[Task to carry out] Tell me how many lines in the data include "will", and keep the reply to that number.

[Available data]
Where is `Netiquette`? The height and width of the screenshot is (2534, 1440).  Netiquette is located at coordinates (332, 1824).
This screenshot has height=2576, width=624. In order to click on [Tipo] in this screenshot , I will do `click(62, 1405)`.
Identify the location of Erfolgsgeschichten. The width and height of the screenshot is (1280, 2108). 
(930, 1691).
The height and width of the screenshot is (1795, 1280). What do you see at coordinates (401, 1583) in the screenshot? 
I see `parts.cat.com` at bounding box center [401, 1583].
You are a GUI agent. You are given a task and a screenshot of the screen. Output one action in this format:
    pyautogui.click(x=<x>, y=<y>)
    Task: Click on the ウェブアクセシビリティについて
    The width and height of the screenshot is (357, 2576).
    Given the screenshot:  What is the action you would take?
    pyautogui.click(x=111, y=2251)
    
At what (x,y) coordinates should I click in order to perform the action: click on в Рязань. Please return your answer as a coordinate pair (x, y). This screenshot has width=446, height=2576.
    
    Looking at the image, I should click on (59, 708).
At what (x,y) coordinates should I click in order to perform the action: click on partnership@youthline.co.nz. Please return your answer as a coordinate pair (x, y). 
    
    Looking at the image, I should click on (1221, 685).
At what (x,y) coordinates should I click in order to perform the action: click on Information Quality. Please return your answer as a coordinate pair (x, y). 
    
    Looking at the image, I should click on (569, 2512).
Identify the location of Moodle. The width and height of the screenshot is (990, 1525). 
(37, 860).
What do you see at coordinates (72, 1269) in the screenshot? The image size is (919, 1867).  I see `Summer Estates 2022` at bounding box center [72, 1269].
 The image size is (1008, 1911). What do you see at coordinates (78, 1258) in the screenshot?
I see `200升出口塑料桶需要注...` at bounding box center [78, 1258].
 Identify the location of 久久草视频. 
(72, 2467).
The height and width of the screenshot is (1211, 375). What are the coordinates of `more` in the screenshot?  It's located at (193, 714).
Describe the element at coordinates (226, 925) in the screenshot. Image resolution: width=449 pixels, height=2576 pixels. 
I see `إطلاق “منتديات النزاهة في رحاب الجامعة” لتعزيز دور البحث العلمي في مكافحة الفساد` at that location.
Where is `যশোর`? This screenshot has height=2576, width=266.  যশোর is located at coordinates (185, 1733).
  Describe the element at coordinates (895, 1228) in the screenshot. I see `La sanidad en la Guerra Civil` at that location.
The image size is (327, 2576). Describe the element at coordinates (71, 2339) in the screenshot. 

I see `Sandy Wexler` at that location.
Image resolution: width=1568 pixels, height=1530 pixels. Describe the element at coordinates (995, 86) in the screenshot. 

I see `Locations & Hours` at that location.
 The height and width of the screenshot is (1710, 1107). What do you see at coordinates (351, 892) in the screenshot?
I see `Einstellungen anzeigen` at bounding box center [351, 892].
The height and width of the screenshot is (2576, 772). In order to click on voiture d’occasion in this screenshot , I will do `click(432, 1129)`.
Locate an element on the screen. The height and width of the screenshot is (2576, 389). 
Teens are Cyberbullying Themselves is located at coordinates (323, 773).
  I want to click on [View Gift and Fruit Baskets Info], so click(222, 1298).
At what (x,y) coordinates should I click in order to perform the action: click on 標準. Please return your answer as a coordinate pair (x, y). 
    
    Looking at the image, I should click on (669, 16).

[Reply] 2